Content starts
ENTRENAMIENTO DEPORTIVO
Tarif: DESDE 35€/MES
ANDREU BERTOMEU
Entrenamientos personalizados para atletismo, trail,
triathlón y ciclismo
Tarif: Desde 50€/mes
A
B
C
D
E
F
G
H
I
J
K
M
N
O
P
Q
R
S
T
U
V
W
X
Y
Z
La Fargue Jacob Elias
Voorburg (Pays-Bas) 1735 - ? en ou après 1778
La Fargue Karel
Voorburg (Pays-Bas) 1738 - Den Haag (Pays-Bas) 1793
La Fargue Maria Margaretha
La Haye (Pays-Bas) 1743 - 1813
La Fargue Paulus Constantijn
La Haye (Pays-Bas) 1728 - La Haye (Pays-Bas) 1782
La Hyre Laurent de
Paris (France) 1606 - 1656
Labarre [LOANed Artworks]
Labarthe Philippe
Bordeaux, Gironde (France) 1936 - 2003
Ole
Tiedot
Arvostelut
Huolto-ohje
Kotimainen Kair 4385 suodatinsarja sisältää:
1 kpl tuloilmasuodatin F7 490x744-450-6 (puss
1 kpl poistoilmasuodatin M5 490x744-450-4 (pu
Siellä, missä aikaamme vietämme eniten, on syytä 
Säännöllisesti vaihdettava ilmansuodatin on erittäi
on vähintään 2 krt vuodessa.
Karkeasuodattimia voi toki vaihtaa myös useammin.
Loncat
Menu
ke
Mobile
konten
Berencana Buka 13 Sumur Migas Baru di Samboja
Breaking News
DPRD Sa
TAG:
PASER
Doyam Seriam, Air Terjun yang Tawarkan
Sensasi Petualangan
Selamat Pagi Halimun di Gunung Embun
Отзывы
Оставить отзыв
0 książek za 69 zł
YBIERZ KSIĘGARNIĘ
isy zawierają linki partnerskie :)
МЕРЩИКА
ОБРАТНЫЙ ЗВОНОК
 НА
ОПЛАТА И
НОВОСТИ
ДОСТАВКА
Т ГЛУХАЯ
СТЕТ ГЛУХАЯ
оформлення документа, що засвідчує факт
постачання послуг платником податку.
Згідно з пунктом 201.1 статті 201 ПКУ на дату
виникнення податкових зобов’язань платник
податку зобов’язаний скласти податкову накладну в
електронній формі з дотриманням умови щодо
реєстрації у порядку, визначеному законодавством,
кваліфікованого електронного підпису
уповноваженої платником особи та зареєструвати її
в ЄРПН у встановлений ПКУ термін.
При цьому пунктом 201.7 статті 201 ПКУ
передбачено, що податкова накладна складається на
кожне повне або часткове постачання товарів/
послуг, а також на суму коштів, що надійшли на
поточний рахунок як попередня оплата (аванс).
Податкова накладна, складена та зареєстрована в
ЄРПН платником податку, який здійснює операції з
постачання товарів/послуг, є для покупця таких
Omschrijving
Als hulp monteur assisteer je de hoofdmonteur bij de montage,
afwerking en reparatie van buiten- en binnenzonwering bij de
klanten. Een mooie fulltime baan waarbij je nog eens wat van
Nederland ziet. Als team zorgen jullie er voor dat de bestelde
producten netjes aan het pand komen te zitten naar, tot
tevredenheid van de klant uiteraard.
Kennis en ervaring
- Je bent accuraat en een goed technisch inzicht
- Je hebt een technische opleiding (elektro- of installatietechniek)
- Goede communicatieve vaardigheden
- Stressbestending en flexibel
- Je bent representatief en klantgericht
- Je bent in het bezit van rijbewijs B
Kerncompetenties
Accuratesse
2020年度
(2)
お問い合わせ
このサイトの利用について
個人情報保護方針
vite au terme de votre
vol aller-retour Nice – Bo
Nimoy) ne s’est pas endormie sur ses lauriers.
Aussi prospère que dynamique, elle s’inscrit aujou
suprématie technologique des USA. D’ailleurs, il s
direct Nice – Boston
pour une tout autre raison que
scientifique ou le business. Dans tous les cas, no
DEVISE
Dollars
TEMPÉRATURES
Content ends
Problem
Copy out each line of the listing that holds the word "статті".

Reply to the exercise
Згідно з пунктом 201.1 статті 201 ПКУ на дату
При цьому пунктом 201.7 статті 201 ПКУ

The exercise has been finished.